Now, after 2.5 semesters, I feel more confident in what I do, I can assess someone in around 3-5 mins, give meds without problems, deal with family members, talk to doctors...do much more than I even thought possible.

I take my NS attitude to work.....I can ask patients if they've had a pain med, nausea, b/p med, etc..they say a drug name in the ballpark, and I usually can figure it out with them...I can answer almost 90% of the questions I get, and have no problems interacting....

On the clinical floor, I approach it as just another day of work(albiet an upaid one) and usually get through without a problem. My CI told me that I have a great attitude, spot-on nursing judgement for our level(If not beyond), and am a role model for my fellow students...if that's not positive feedback, I don't know what is!

Take a deep breath, and relax....patients are people too....many do enjoy having students as we care more than staff RNs sometimes....

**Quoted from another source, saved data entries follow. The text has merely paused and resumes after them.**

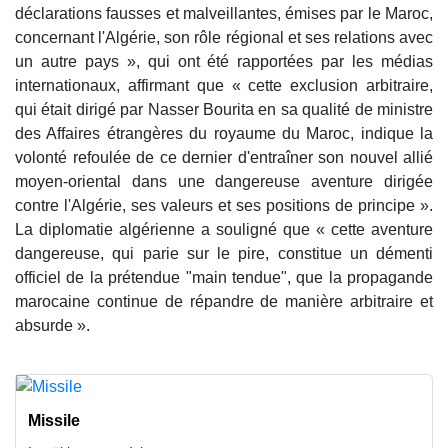
déclarations fausses et malveillantes, émises par le Maroc,
concernant l'Algérie, son rôle régional et ses relations avec
un autre pays », qui ont été rapportées par les médias
internationaux, affirmant que « cette exclusion arbitraire,
qui était dirigé par Nasser Bourita en sa qualité de ministre
des Affaires étrangères du royaume du Maroc, indique la
volonté refoulée de ce dernier d'entraîner son nouvel allié
moyen-oriental dans une dangereuse aventure dirigée
contre l'Algérie, ses valeurs et ses positions de principe ».
La diplomatie algérienne a souligné que « cette aventure
dangereuse, qui parie sur le pire, constitue un démenti
officiel de la prétendue "main tendue", que la propagande
marocaine continue de répandre de manière arbitraire et
absurde ».
Missile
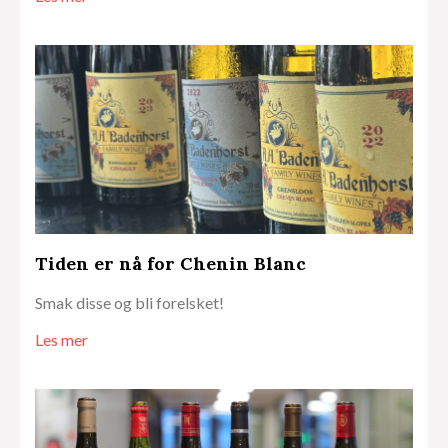
Tiden er nå for Chenin Blanc
Smak disse og bli forelsket!
Les mer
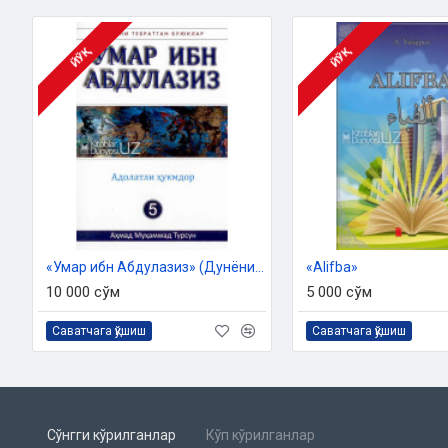
ЙЎҚ
ЙЎҚ
«Умар ибн Абдулазиз» (Дунёни тебратган буюклар)
«Alifba»
10 000 сўм
5 000 сўм
Саватчага қўшиш
Саватчага қўшиш
Сўнгги кўрилганлар
Кўп кўрилганлар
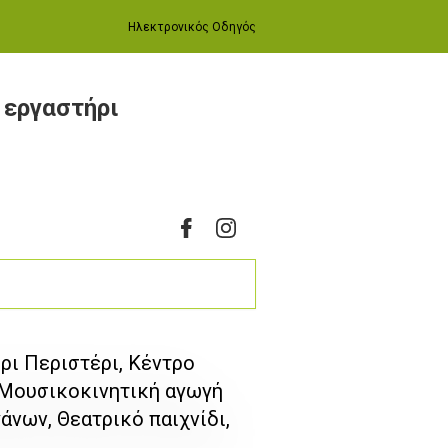
Ηλεκτρονικός Οδηγός
 εργαστήρι
ρι Περιστέρι, Κέντρο
 Μουσικοκινητική αγωγή
νων, Θεατρικό παιχνίδι,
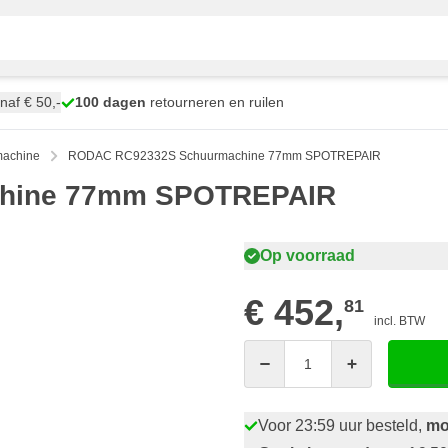
naf € 50,-
100 dagen
retourneren en ruilen
machine
RODAC RC92332S Schuurmachine 77mm SPOTREPAIR
hine 77mm SPOTREPAIR
Op voorraad
€ 452,
81
incl. BTW
Aantal
Voor 23:59 uur besteld,
mo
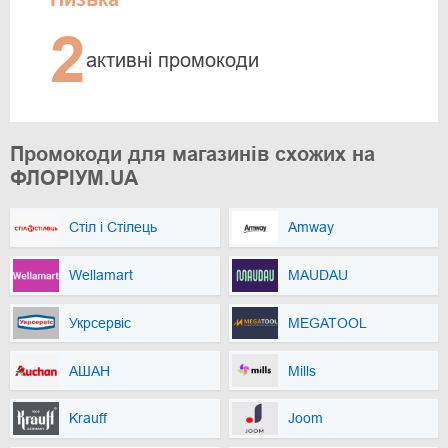
2
активні промокоди
Промокоди для магазинів схожих на
ФЛОРІУМ.UA
Стіл і Стілець
Amway
Wellamart
MAUDAU
Укрсервіс
MEGATOOL
АШАН
Mills
Krauff
Joom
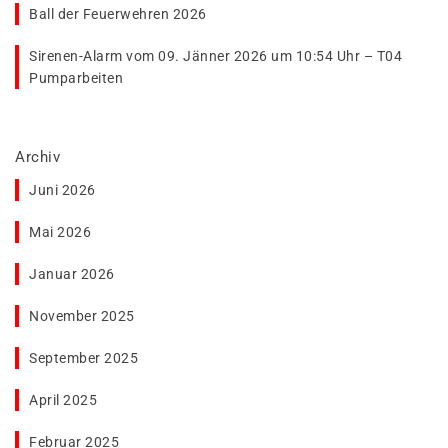
Ball der Feuerwehren 2026
Sirenen-Alarm vom 09. Jänner 2026 um 10:54 Uhr – T04
Pumparbeiten
Archiv
Juni 2026
Mai 2026
Januar 2026
November 2025
September 2025
April 2025
Februar 2025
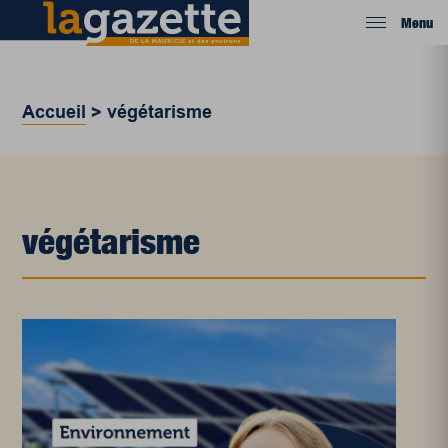
Menu
Accueil
>
végétarisme
végétarisme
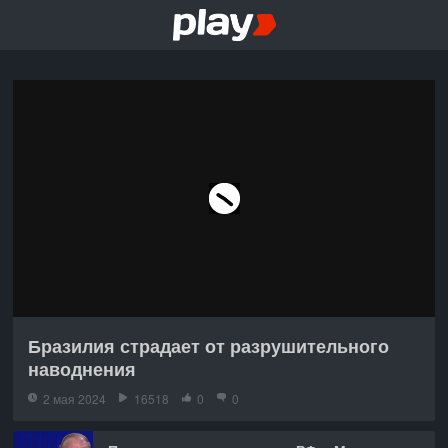
Бразилия страдает от разрушительного
наводнения
2 мая 2024
16518
0
0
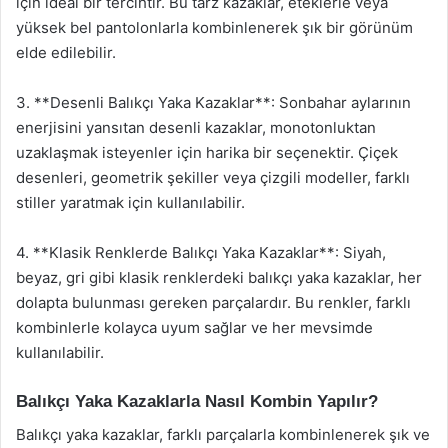
için ideal bir tercihtir. Bu tarz kazaklar, eteklerle veya
yüksek bel pantolonlarla kombinlenerek şık bir görünüm
elde edilebilir.
3. **Desenli Balıkçı Yaka Kazaklar**: Sonbahar aylarının
enerjisini yansıtan desenli kazaklar, monotonluktan
uzaklaşmak isteyenler için harika bir seçenektir. Çiçek
desenleri, geometrik şekiller veya çizgili modeller, farklı
stiller yaratmak için kullanılabilir.
4. **Klasik Renklerde Balıkçı Yaka Kazaklar**: Siyah,
beyaz, gri gibi klasik renklerdeki balıkçı yaka kazaklar, her
dolapta bulunması gereken parçalardır. Bu renkler, farklı
kombinlerle kolayca uyum sağlar ve her mevsimde
kullanılabilir.
Balıkçı Yaka Kazaklarla Nasıl Kombin Yapılır?
Balıkçı yaka kazaklar, farklı parçalarla kombinlenerek şık ve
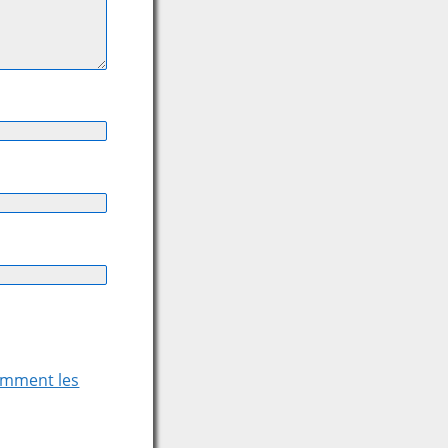
comment les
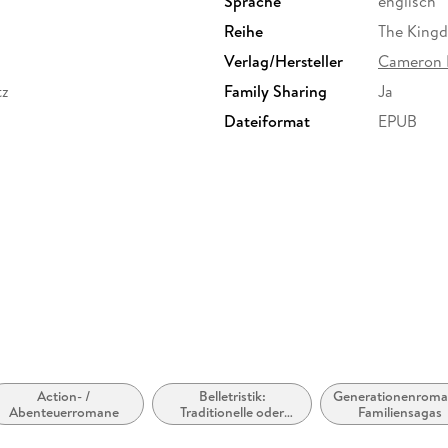
Sprache
englisch
Reihe
The King
Verlag/Hersteller
Cameron 
tz
Family Sharing
Ja
Dateiformat
EPUB
Action- /
Belletristik:
Generationenroma
Abenteuerromane
Traditionelle oder
Familiensagas
kulturelle und wahre
Geschichten und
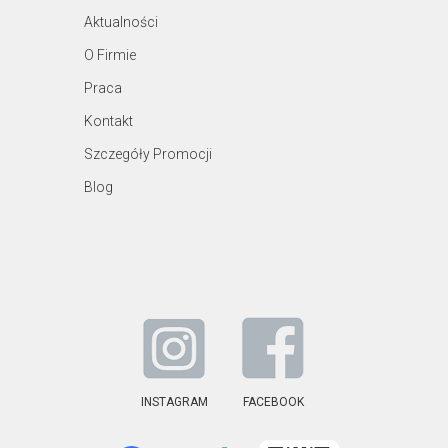
Aktualności
O Firmie
Praca
Kontakt
Szczegóły Promocji
Blog
INSTAGRAM
FACEBOOK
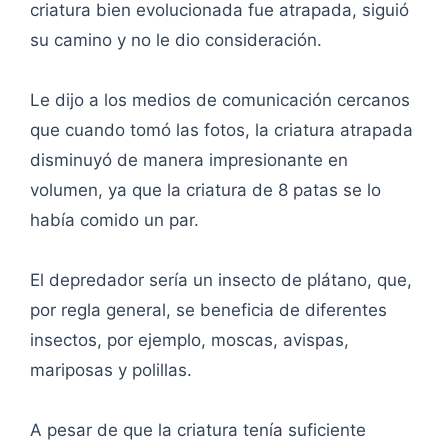
criatura bien evolucionada fue atrapada, siguió
su camino y no le dio consideración.
Le dijo a los medios de comunicación cercanos
que cuando tomó las fotos, la criatura atrapada
disminuyó de manera impresionante en
volumen, ya que la criatura de 8 patas se lo
había comido un par.
El depredador sería un insecto de plátano, que,
por regla general, se beneficia de diferentes
insectos, por ejemplo, moscas, avispas,
mariposas y polillas.
A pesar de que la criatura tenía suficiente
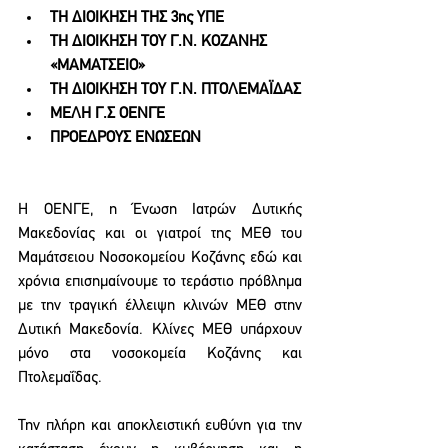
ΤΗ ΔΙΟΙΚΗΣΗ ΤΗΣ 3ης ΥΠΕ
ΤΗ ΔΙΟΙΚΗΣΗ ΤΟΥ Γ.Ν. ΚΟΖΑΝΗΣ 
«ΜΑΜΑΤΣΕΙΟ»
ΤΗ ΔΙΟΙΚΗΣΗ ΤΟΥ Γ.Ν. ΠΤΟΛΕΜΑΪΔΑΣ
ΜΕΛΗ Γ.Σ ΟΕΝΓΕ
ΠΡΟΕΔΡΟΥΣ ΕΝΩΣΕΩΝ
Η ΟΕΝΓΕ, η Ένωση Ιατρών Δυτικής 
Μακεδονίας και οι γιατροί της ΜΕΘ του 
Μαμάτσειου Νοσοκομείου Κοζάνης εδώ και 
χρόνια επισημαίνουμε το τεράστιο πρόβλημα 
με την τραγική έλλειψη κλινών ΜΕΘ στην 
Δυτική Μακεδονία. Κλίνες ΜΕΘ υπάρχουν 
μόνο στα νοσοκομεία Κοζάνης και 
Πτολεμαΐδας.
Την πλήρη και αποκλειστική ευθύνη για την 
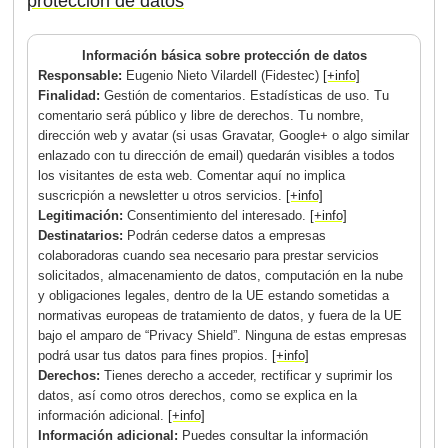
protección de datos
Información básica sobre protección de datos
Responsable:
Eugenio Nieto Vilardell (Fidestec)
[+info]
Finalidad:
Gestión de comentarios. Estadísticas de uso. Tu
comentario será público y libre de derechos. Tu nombre,
dirección web y avatar (si usas Gravatar, Google+ o algo similar
enlazado con tu dirección de email) quedarán visibles a todos
los visitantes de esta web. Comentar aquí no implica
suscricpión a newsletter u otros servicios.
[+info]
Legitimación:
Consentimiento del interesado.
[+info]
Destinatarios:
Podrán cederse datos a empresas
colaboradoras cuando sea necesario para prestar servicios
solicitados, almacenamiento de datos, computación en la nube
y obligaciones legales, dentro de la UE estando sometidas a
normativas europeas de tratamiento de datos, y fuera de la UE
bajo el amparo de “Privacy Shield”. Ninguna de estas empresas
podrá usar tus datos para fines propios.
[+info]
Derechos:
Tienes derecho a acceder, rectificar y suprimir los
datos, así como otros derechos, como se explica en la
información adicional.
[+info]
Información adicional:
Puedes consultar la información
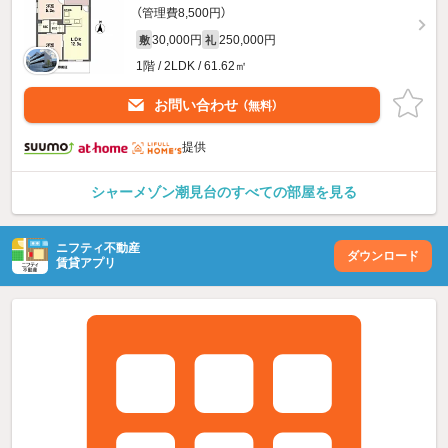
（管理費8,500円）
30,000円
250,000円
敷
礼
1階 / 2LDK / 61.62㎡
お問い合わせ
（無料）
提供
シャーメゾン潮見台のすべての部屋を見る
ニフティ不動産
ダウンロード
賃貸アプリ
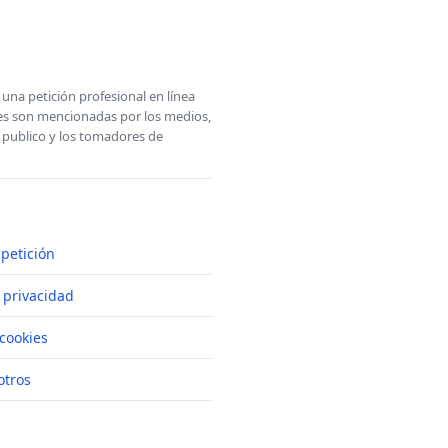
una petición profesional en línea
ones son mencionadas por los medios,
l publico y los tomadores de
petición
e privacidad
cookies
otros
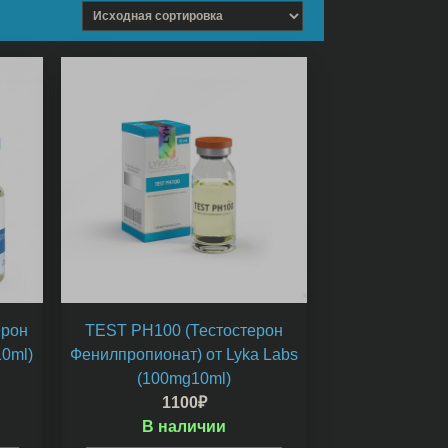
ерон
TEST PH100 (Тестостерон
0ml)
Фенилпропионат) от Lyka Labs
(100mg10ml)
1100
₽
В наличии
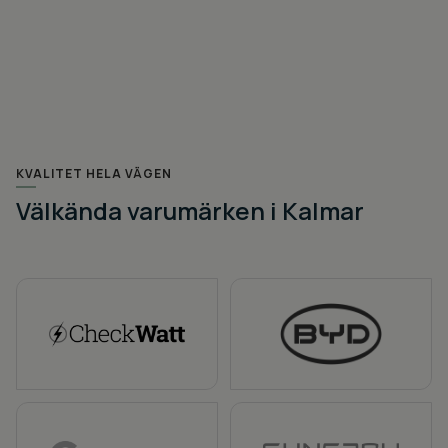
KVALITET HELA VÄGEN
Välkända varumärken i Kalmar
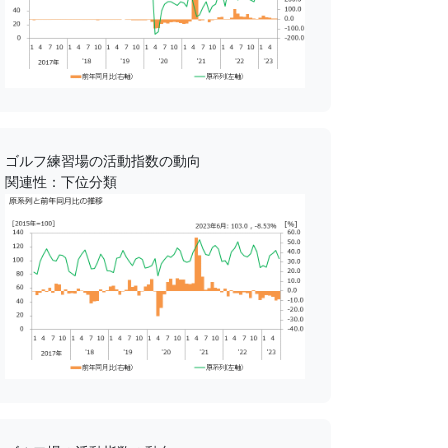
ゴルフ練習場の活動指数の動向
関連性：下位分類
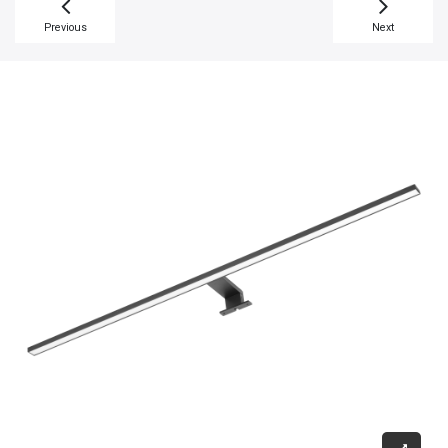
Previous
Next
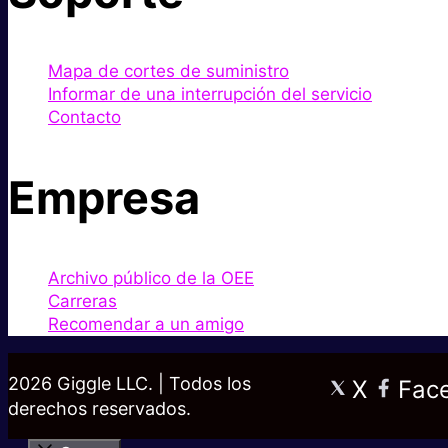
Mapa de cortes de suministro
Informar de una interrupción del servicio
Contacto
Empresa
Archivo público de la OEE
Carreras
Recomendar a un amigo
2026 Giggle LLC. | Todos los
X
Fac
derechos reservados.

08grad - I know exactly how you feel. I've been able to hold a 3.9 GPA (I'll be done in May '08) but when it comes to clinicals I feel like a complete idiot sometimes. I am normally a very organized (to the point of being anal) person but have a difficult time 'pulling it all together' during clinicals. I have to remind myself constantly to be therapeutic to the patient and not just think about the tasks I have to complete. I seem to always forget something during my assessment and then have to go back in the room to finish it later. And when I go home it doesn't end either... I dwell on the day thinking "why didn't I do this or say that"... replaying everything I did. I feel very insecure about my skills and have been told this is normal and that I am progressing at a normal rate but it is just overwhelming at times. This semester we are actually only doing patient care two times (we have a lot of other rotations that are very helpful though) and this makes it quite difficult to be on the floor. In addition to the stress of having your instructor watch every move and already feeling insecure you only have two times to learn everything you need to at a hospital you have never been in and then you are moving on to another hospital. Sorry about the vent here... it has been a rough semester to say the least. I just keep telling myself (because this is what I'm told) that it will all come together some day.